Placement of Thickened Tailings: Adoption of a Rheology-Oriented Model for Slope Predictions

Abstract: Thickened tailings or “paste” disposal with deposition slopes varying from 2 to 4% results in steeper slopes compared to those of conventional placement (less than 0.5%). As a consequence, thickened tailings disposal ends up with filling more volume per storage area and thus avoids costly & frequent dam raises. Reported observations describe that the discharged slurry typically flows down the slope or “beach” in a confined, self-formed channel, in a macroscopic equilibrium between erosion and sedimentation, defining an overall slope and then spreads out & deposits on a broader area (Simms, et al., 2011).
The objective of this study is to describe the slope forming elements and adopt the model for beach slope predictions by Fitton (2007) together with a discussion of simulated results and the effects of rheological & hydraulic parameters.
Typical thickened tailings have average particle sizes of 25 to 75 μm with maximum particles of about 0.5 mm. To obtain a conceptually even slope with practically no segregation of particles occurring and no drainage of water taking place, the concentration by volume often needs to exceed 40% (even 45% for some cases). It is reported that these slurries show non-Newtonian behaviour and often found in a supercritical open channel flow state located in the transitional or turbulent zone. When the slurry spreads out, the flow attains a sheet-like, laminar state where particles settle out. The process repeat itself in a cyclic manner and the overall beach profiles are created as a result.
Fitton’s model, based on open channel hydraulics (Darcy-Weisbach friction loss concept) and sediment transport approach, considers the self-confined open channel flow to be turbulent, based on field and large scale flume observations. The model relates the deposition velocity to maintain the channelized flow, to a Bingham rheological model parameter.
The model is utilized to simulate the depositional behavior of thickened tailings slurries having a volumetric solids concentration of 46% (71% mass). This value is used to represent homogeneous (non-segregating) conditions for tailings with an average particle size of 50 μm and a solids density of 2900 kg/m3. Simulation results for slurry flow rates
from 25 to 400 m3/h correspond to slopes of about 6 and 2%, respectively, expressing a flow rate dependence at yield stresses and Bingham viscosities of up to 30 Pa and 0.1 Pa.s, respectively. Reynolds numbers were from about 500 to 94500 for which the effect of channel roughness on predicted slopes was practically negligible within values from 0.3 mm to smooth conditions at 0.05 mm.

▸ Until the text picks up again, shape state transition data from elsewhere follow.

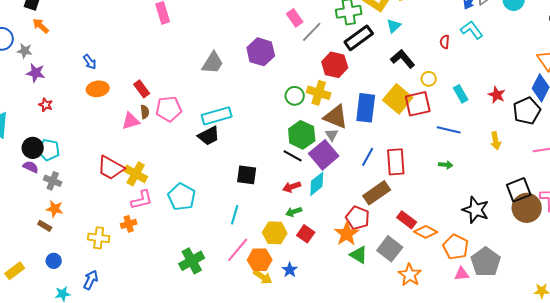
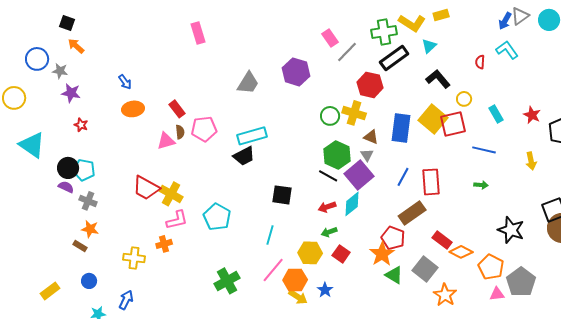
brown triangle: (336, 117) -> (371, 137), size x0.6

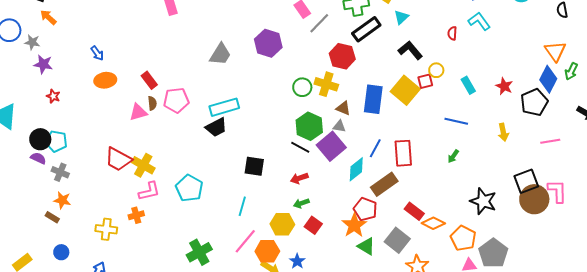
red square: (453, 124) -> (425, 81), moved, size x0.6
gray triangle: (367, 155) -> (339, 126), turned -48
green arrow: (481, 185) -> (453, 156), turned 120
cyan diamond: (352, 204) -> (356, 169), moved

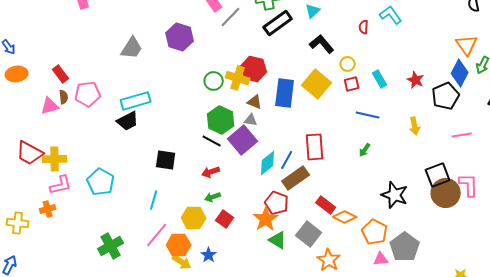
red hexagon: (342, 56) -> (254, 69), moved
red square: (425, 81) -> (352, 84), moved
blue line: (375, 148) -> (287, 160), moved
yellow cross: (143, 165) -> (55, 159), turned -30

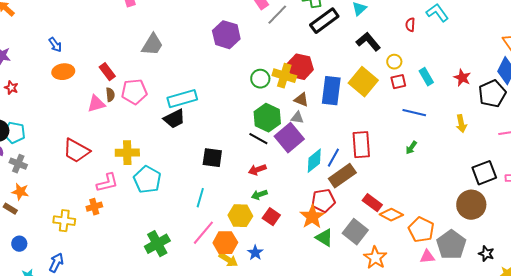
gray trapezoid: (132, 48) -> (152, 45), moved
yellow cross: (55, 159) -> (127, 153), moved
brown circle: (446, 193) -> (471, 205), moved
black star: (395, 195) -> (486, 254), moved, size x0.6
red pentagon: (277, 203) -> (323, 201), turned -30

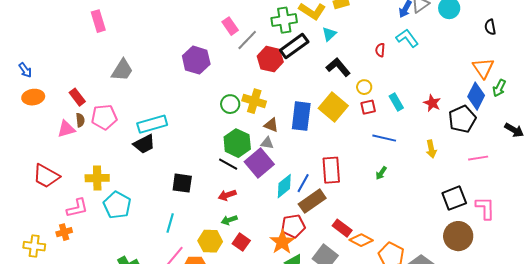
red hexagon: (300, 67) -> (270, 59), moved
brown circle: (471, 205) -> (458, 236), moved

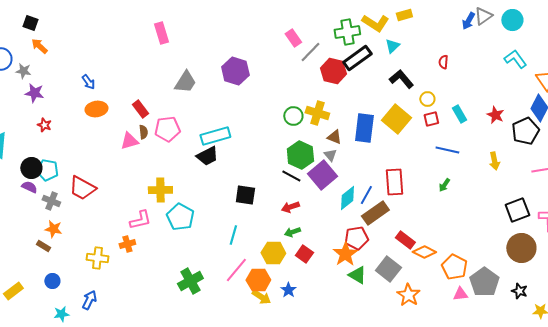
cyan L-shape: (407, 38) -> (515, 59), moved
purple hexagon: (196, 60) -> (235, 71), moved
gray triangle: (267, 143) -> (330, 155), turned 40
red trapezoid: (46, 176) -> (82, 188), moved

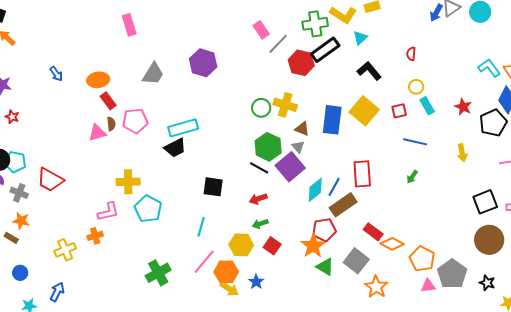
cyan L-shape: (515, 59) -> (489, 68), moved
yellow circle: (427, 99) -> (416, 87), moved
orange ellipse: (96, 109) -> (98, 80), moved
yellow cross: (97, 258) -> (65, 250), turned -30

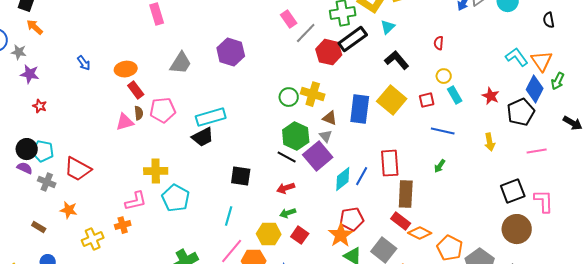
brown rectangle: (343, 205) -> (406, 194), moved, turned -52
orange star: (21, 221) -> (69, 210), moved

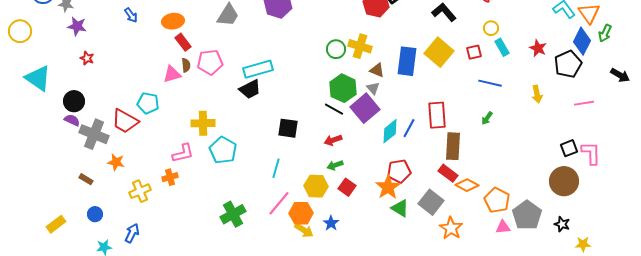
cyan pentagon: (43, 151) -> (148, 103), moved
gray cross: (47, 182) -> (94, 134), size x1.6
black square: (513, 191) -> (569, 148), moved, size x0.7

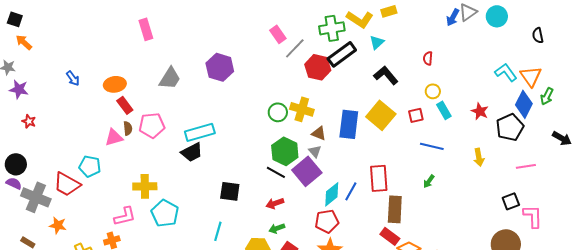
black square: (569, 148) -> (511, 201), moved
red pentagon: (399, 171) -> (327, 221), moved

Calculated slopes were nearly insensitive to the channel shape as long as the width/depth ratio remained constant about 5.5. A rectangular cross-section was used for the calculations but a parabolic channel shape reflects field observations better.
Equilibrium yield stress requirement for the flow to come to rest and the required shear strength (cohesion) to be developed upon drying for stability of slopes formed by stacked layers of various thicknesses are demonstrated in schematic examples.